Cette fois je me mis à rire, mais je ne dis rien. Tout le monde ne se ressemble-t-il pas un peu ?

– Ce n’est pas tout. Mon livre n’était pas aussi près de ma main qu’il l’aurait fallu. C’est inouï comme on devient paresseux quand le service direct de Dieu est en question... Le seul mouvement que j’aurais dû faire me causait d’avance le vertige. Je tergiversais. Alors une nouvelle réminiscence mettait en désarroi mes velléités de recueillement. Telle personne m’avait écrit le matin pour demander un conseil difficile et je voyais maintenant de quelle manière lui répondre. Prendrais-je ma plume ou mon livre ? Toute ma vigueur me revenait d’un seul coup. Ceci me parut suspect à maintes reprises et je me tournais en général vers mon devoir. Mais mon équilibre mental était rompu et, par-dessus les versets qui me passaient sous les yeux, se gravait le texte de la lettre que je composerais le lendemain.

– Enfin, c’était tout de même une victoire à votre actif...

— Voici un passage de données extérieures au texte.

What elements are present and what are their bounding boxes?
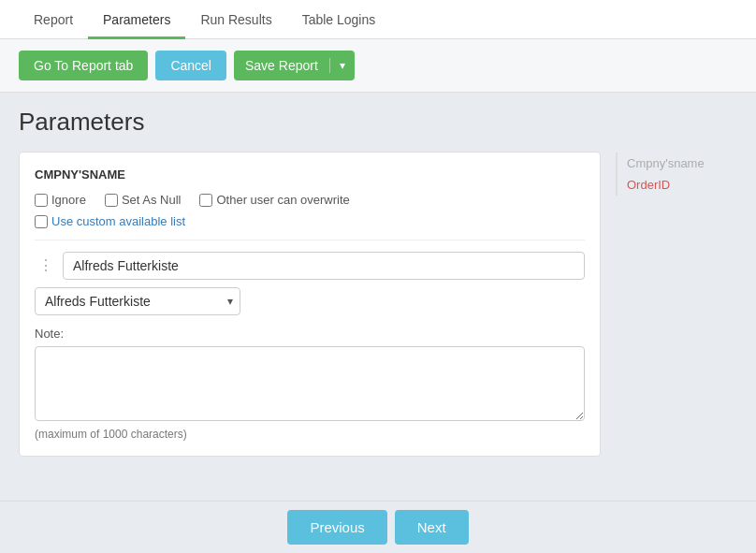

– Trop tardive, mon enfant. J’avais gaspillé une grosse demi-heure et tu sais que les consignes sont faites pour ne pas être observées. On commençait donc à frapper à ma porte : la femme de ménage en quête de macaroni, un neveu désireux de recoller son jouet, une amie qui entrait pour une minute et m’en consacrait quarante-cinq... Chaque jour dressait son petit piège dans lequel je tombais. Je ne t’ai pas parlé du plus grossier qui est le livre profane dont on ne veut lire que deux lignes et qu’on dévore jusqu’à la fin malgré la résolution de ne pas tourner une page de plus.

– Vous auriez dû commencer par là, ma tante. J’ai chaviré sur cet écueil pas plus tard que ce matin.

– Bref, en trente jours, je ne récitais pas dix chapelets. À propos, ma petite...

Elle m’exhiba tristement son rosaire brisé en deux endroits. Tandis que je me mettais au travail, elle s’étendit sur divers sujets où le diable n’avait plus rien à voir et le temps passa très vite pour nous deux. Quand la visite fut terminée, sept heures sonnaient à la pendule. Tante Ursule me regarda avec consternation.

– Ton Chemin de Croix ! Il était pour un défunt, n’est-ce pas ? Tu n’auras plus la force de le reprendre aujourd’hui, et, par ma faute, une pauvre âme ne verra peut-être pas le paradis dès ce soir. Faut-il que la prière des malades soit efficace pour que tant d’obstacles se dressent contre elle. Vois-tu, ma petite, je ne me consolerai jamais d’avoir été le suppôt du grappin...

Faut-il que la prière des malades soit efficace... c’est ce que j’ai le mieux retenu des propos de ma tante.

 

 

 

Marguerite-Marie TEILHARD DE CHARDIN,

L’énergie spirituelle de la souffrance.